REQUIREMENT
In the records that follow, count each line where the string "Palliative" occurs. Provide the total and no other text.

========

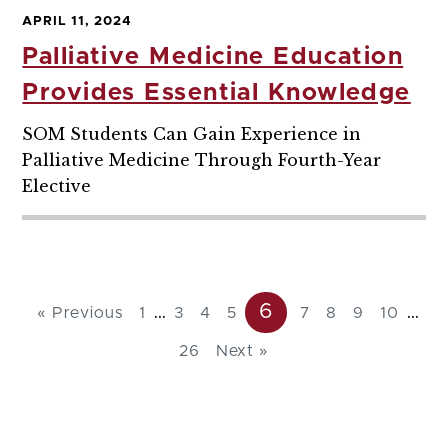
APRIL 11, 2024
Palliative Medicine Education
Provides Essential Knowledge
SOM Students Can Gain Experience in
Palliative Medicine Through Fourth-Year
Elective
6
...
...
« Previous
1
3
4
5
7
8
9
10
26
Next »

========

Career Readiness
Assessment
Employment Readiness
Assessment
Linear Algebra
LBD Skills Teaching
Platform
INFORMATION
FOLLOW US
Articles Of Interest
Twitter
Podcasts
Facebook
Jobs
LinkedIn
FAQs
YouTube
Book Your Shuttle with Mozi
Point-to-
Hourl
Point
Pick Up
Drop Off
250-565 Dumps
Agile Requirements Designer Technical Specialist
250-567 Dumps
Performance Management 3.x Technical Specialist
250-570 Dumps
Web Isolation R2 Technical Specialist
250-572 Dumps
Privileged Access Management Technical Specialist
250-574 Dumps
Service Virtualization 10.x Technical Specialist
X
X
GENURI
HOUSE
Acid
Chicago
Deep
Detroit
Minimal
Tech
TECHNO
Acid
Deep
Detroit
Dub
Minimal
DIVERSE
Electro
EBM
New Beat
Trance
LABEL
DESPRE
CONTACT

========

SOLUTION TO THE EXERCISE
2